Combaten el colesterol, activan las defensas… Protegen el corazón y viceversa.
Son el padre nuestro de la industria alimentaria.

Víveres aderezados con toda suerte de sustancias y una misma promesa: salud.
Salud en mayúsculas. Salud para todos: niños y ancianos, hombres y mujeres, para el gato bombero y el perrito piloto.

Es, dicen, comida terapéutica y ha venido para quedarse. Actimel, Vitalinea, Danacol y un larguísimo tren de etcéteras.

Todopoderosos botecitos de colores que van a salvarnos la vida, que dan alas al cojo, curan cánceres y resucitan muertos.
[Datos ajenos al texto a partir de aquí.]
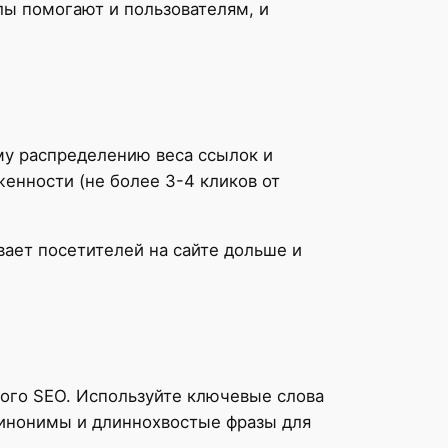
лы помогают и пользователям, и
му распределению веса ссылок и
енности (не более 3-4 кликов от
ает посетителей на сайте дольше и
ого SEO. Используйте ключевые слова
синонимы и длиннохвостые фразы для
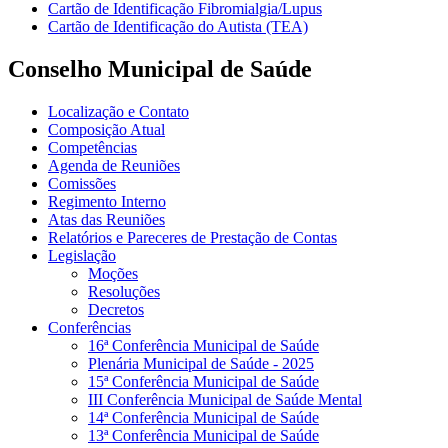
Cartão de Identificação Fibromialgia/Lupus
Cartão de Identificação do Autista (TEA)
Conselho Municipal de Saúde
Localização e Contato
Composição Atual
Competências
Agenda de Reuniões
Comissões
Regimento Interno
Atas das Reuniões
Relatórios e Pareceres de Prestação de Contas
Legislação
Moções
Resoluções
Decretos
Conferências
16ª Conferência Municipal de Saúde
Plenária Municipal de Saúde - 2025
15ª Conferência Municipal de Saúde
III Conferência Municipal de Saúde Mental
14ª Conferência Municipal de Saúde
13ª Conferência Municipal de Saúde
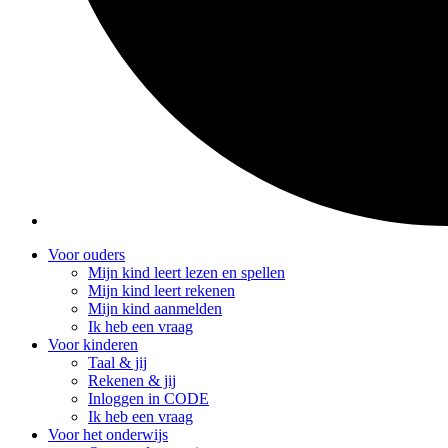
Voor ouders
Mijn kind leert lezen en spellen
Mijn kind leert rekenen
Mijn kind aanmelden
Ik heb een vraag
Voor kinderen
Taal & jij
Rekenen & jij
Inloggen in CODE
Ik heb een vraag
Voor het onderwijs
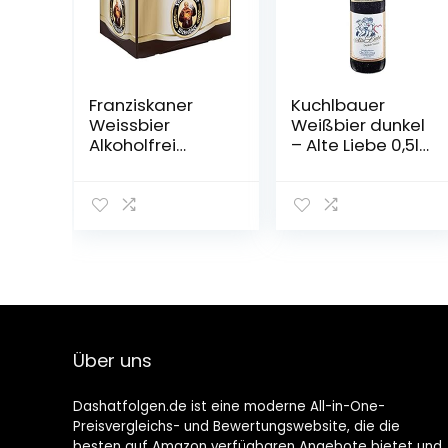
Franziskaner
Kuchlbauer
Weissbier
Weißbier dunkel
Alkoholfrei
– Alte Liebe 0,5l
Flaschenbier,
Mehrweg (18x
MEHRWEG (20 x
0,5l)
0.5 l) im Kasten,
Alkoholfreies
Hefe-Weissbier
/ Hefe-Weizen
Bier aus
München
Über uns
Dashatfolgen.de ist eine moderne All-in-One-
Preisvergleichs- und Bewertungswebsite, die die
besten auf Amazon verfügbaren Angebote bietet und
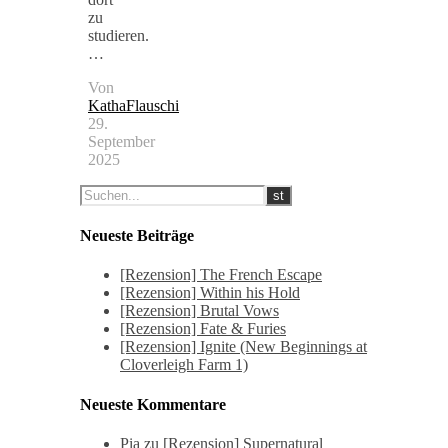
zu
studieren.
…
Von
KathaFlauschi
29.
September
2025
Neueste Beiträge
[Rezension] The French Escape
[Rezension] Within his Hold
[Rezension] Brutal Vows
[Rezension] Fate & Furies
[Rezension] Ignite (New Beginnings at
Cloverleigh Farm 1)
Neueste Kommentare
Pia
zu
[Rezension] Supernatural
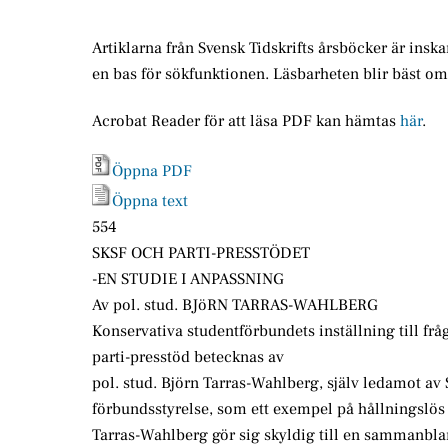
Artiklarna från Svensk Tidskrifts årsböcker är insk
en bas för sökfunktionen. Läsbarheten blir bäst o
Acrobat Reader för att läsa PDF kan hämtas
här
.
Öppna PDF
Öppna text
554
SKSF OCH PARTI-PRESSTÖDET
-EN STUDIE I ANPASSNING
Av pol. stud. BJöRN TARRAS-WAHLBERG
Konservativa studentförbundets inställning till fr
parti-presstöd betecknas av
pol. stud. Björn Tarras-Wahlberg, själv ledamot av
förbundsstyrelse, som ett exempel på hållningslös 
Tarras-Wahlberg gör sig skyldig till en sammanbl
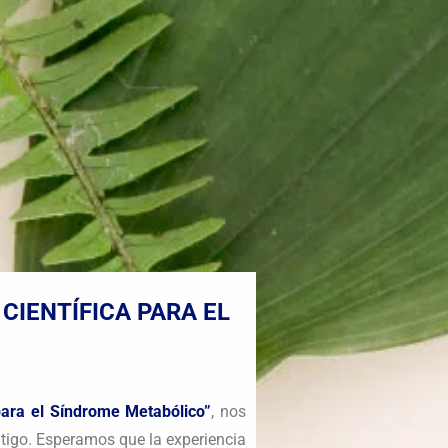
CIENTÍFICA PARA EL
 para el Síndrome Metabólico”
, nos
ntigo. Esperamos que la experiencia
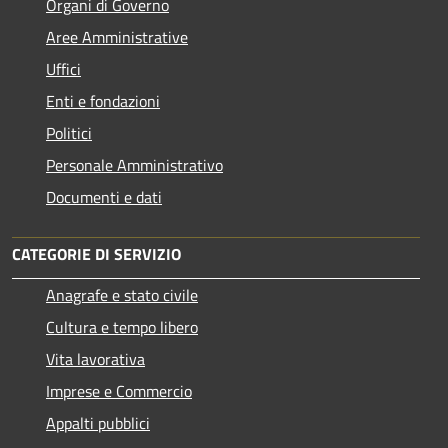
Organi di Governo
Aree Amministrative
Uffici
Enti e fondazioni
Politici
Personale Amministrativo
Documenti e dati
CATEGORIE DI SERVIZIO
Anagrafe e stato civile
Cultura e tempo libero
Vita lavorativa
Imprese e Commercio
Appalti pubblici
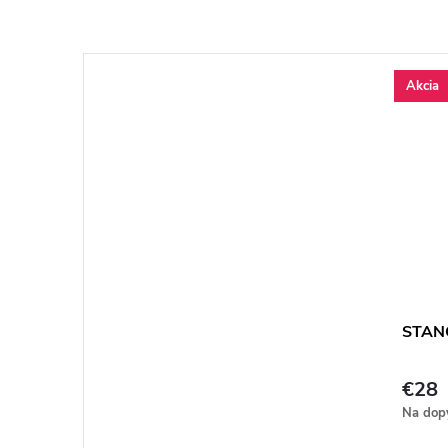
Akcia
STANC
€28
Na dop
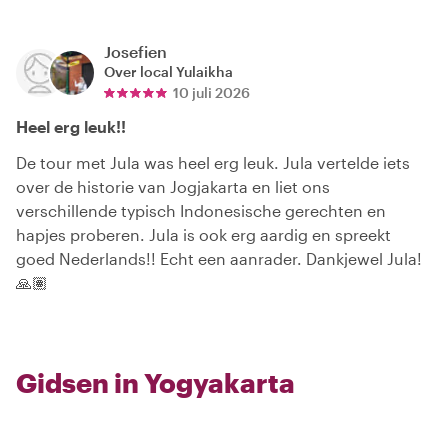
Josefien
Over local
Yulaikha
10 juli 2026
Heel erg leuk!!
De tour met Jula was heel erg leuk. Jula vertelde iets
over de historie van Jogjakarta en liet ons
verschillende typisch Indonesische gerechten en
hapjes proberen. Jula is ook erg aardig en spreekt
goed Nederlands!! Echt een aanrader. Dankjewel Jula!
🙏🏽
Gidsen in Yogyakarta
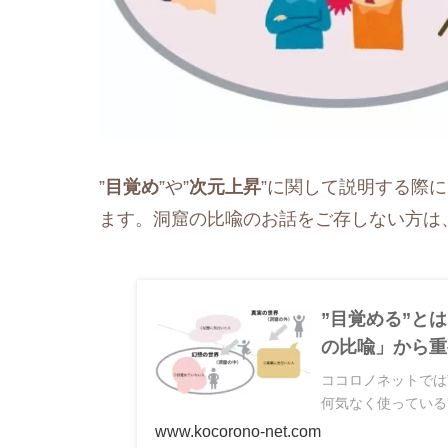
”
目覚め
”や”
次元上昇
”に関して説明する際
ます。洞窟の比喩のお話をご存しない方は
”目覚める”と
の比喩」から重
ココロノネットでは
何気なく使っている”
www.kocorono-net.com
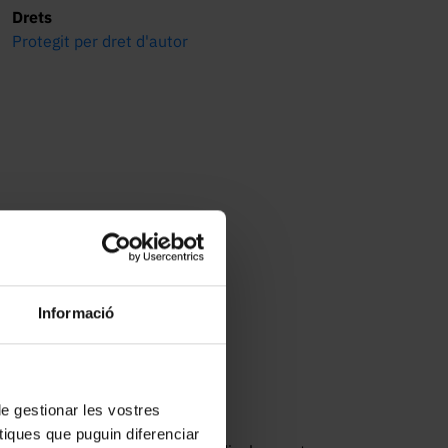
Drets
Protegit per dret d'autor
Informació
 de gestionar les vostres
tiques que puguin diferenciar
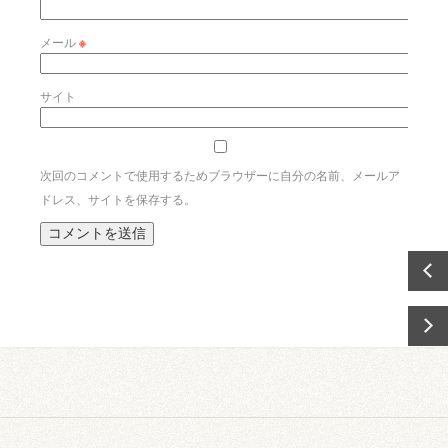
メール
※
サイト
次回のコメントで使用するためブラウザーに自分の名前、メールア
ドレス、サイトを保存する。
Pequeñísimos tarros de distintos sabores que quitan el hambre, dispensan juventud y van a pagar tu hipoteca.

Alimentos funcionales, les llaman, y su consumo no para de crecer. Han invadido estanterías, refrigeradores, baldas y escaparates. Supermercados enteros.
Se habla de ellos en términos históricos, como de leyenda. Son el Dorado. La última esperanza blanca del bienestar sin sacrificios.

Y la gente pica. Creen y quieren creer. Los piden, los buscan y los compran sin control. Como si no hubiera mañana. Los mezclan, los combinan, les ponen velas, levantan altares y les rinden culto. Son el Mesías del siglo XXI.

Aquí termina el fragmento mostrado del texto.